BRIEF:
All the entries need to be quoted exactly, apart from the pictures, which you should drop.

(Transcribed page contents)
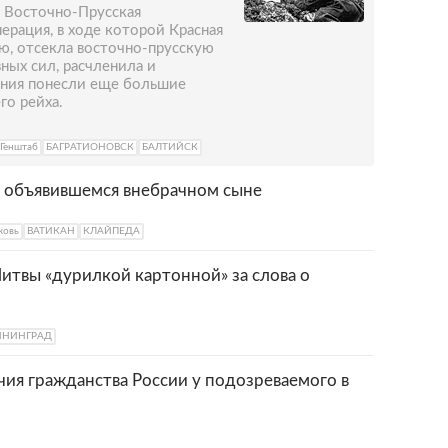
ь Восточно-Прусская
перация, в ходе которой Красная
ю, отсекла восточно-прусскую
ных сил, расчленила и
ения понесли еще большие
го рейха.
Генштаб
БАГРАТИОНОВСК
БАЛТИЙСК
б объявившемся внебрачном сыне
ковь
ВАТИКАН
КЛАЙПЕДА
Литвы «дурилкой картонной» за слова о
ИНИНГРАД
чия гражданства России у подозреваемого в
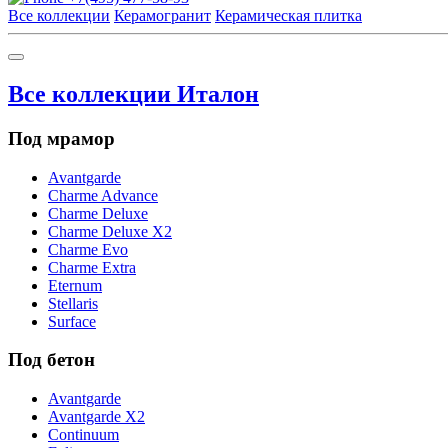
Все коллекции
Керамогранит
Керамическая плитка
Все коллекции Италон
Под мрамор
Avantgarde
Charme Advance
Charme Deluxe
Charme Deluxe X2
Charme Evo
Charme Extra
Eternum
Stellaris
Surface
Под бетон
Avantgarde
Avantgarde X2
Continuum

TASK RESPONSE:
ь Восточно-Прусская
перация, в ходе которой Красная
ю, отсекла восточно-прусскую
ных сил, расчленила и
ения понесли еще большие
го рейха.
Генштаб
БАГРАТИОНОВСК
БАЛТИЙСК
б объявившемся внебрачном сыне
ковь
ВАТИКАН
КЛАЙПЕДА
Литвы «дурилкой картонной» за слова о
ИНИНГРАД
чия гражданства России у подозреваемого в
Все коллекции
Керамогранит
Керамическая плитка
Все коллекции Италон
Под мрамор
Avantgarde
Charme Advance
Charme Deluxe
Charme Deluxe X2
Charme Evo
Charme Extra
Eternum
Stellaris
Surface
Под бетон
Avantgarde
Avantgarde X2
Continuum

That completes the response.